It’s the time of year when everyone is getting ready to head to Clarion and Launchpad and conventions. It’s busy and social, signings will abound, and you might even meet some of the authors who have shaped your life.
And that is one of the things that makes our genre so incredible.
But hey, there’s something that’s even more incredible: the people in your critique group or the signing line? Those are the future game-changers, the authors who will, some day, shape the lives of another generation. It’s like being in school, if school was taught by your hero, and you got to take all the coolest classes. You get to be in on the ground floor. You get to say ‘oh man, I knew that guy before he was cool’.
As writers and fans, it’s easy to gravitate toward the big names. King, Card, Gaiman, and others have priceless advice on writing. They are known as experts for a reason. But they are very busy, and very far removed from where the new writer is standing. Studying them is certainly worthwhile, and necessary.
But the people around you will, in the end, probably teach you more. They are going through the same thing you are. Instead of looking back on the hazy early years, they are going through the same gauntlets. When you need a comforting shoulder to cry on, or have hit that point where you can’t work on your novel for one more minute, your peers are the people you’ll turn to, because they’re right there with you.
It’s a lesson I’ve been lucky to learn the easy way.

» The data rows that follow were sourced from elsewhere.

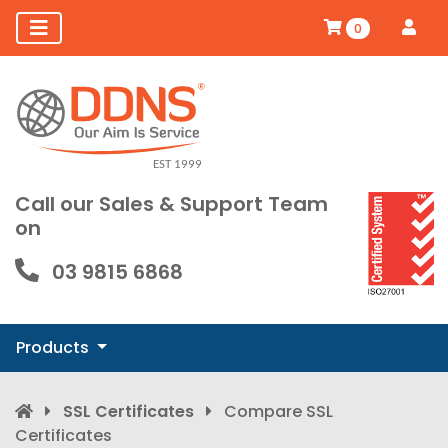
0
Call our Sales & Support Team
on
03 9815 6868
Products
SSL Certificates
Compare SSL
Certificates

When I went to Dragon*Con the first year, I sort of fluttered at the edges of those Names. Obviously inundated with people, there was no way they’d remember my name. (A point driven home with great humility when one later hired me and had never heard of me…despite actually having had discussions on Twitter and at the con.)
Toward the end of it, I ended up sitting with the editor of a small press, and one of his authors. I picked up an incredible amount of industry knowledge from them, got involved in one of their projects, and generally built an actual relationship with them. They were still many years ahead of me in experience, but they remembered the kind of stuff I was going through, and they were happy to share their knowledge.
You meet people through your immediate network, too. The person in the elevator with you might be the tie to your first big sale, your agent, or a much-needed client. Yes, that sounds mercenary, and there’s a line between networking and preying that everyone needs to understand and pay attention to.
So, by all means, go to the panels and workshops by Chuck Pahlaniuk and Connie Willis. They are the living embodiment of what you are trying to become. They are the world’s coolest teachers, and you’re in the world’s coolest school. But in between the big conventions and signing lines, check out your local conventions and writer’s groups. Walk up to the person sitting alone at the bar and ask if you can share their table. Strike up a conversation with the person next to you on the panel, or in the elevator, or at the book launch.
Say hi to your genre. The people around you are your future colleagues, friends and support network. Get to know them, because they are your number one resource.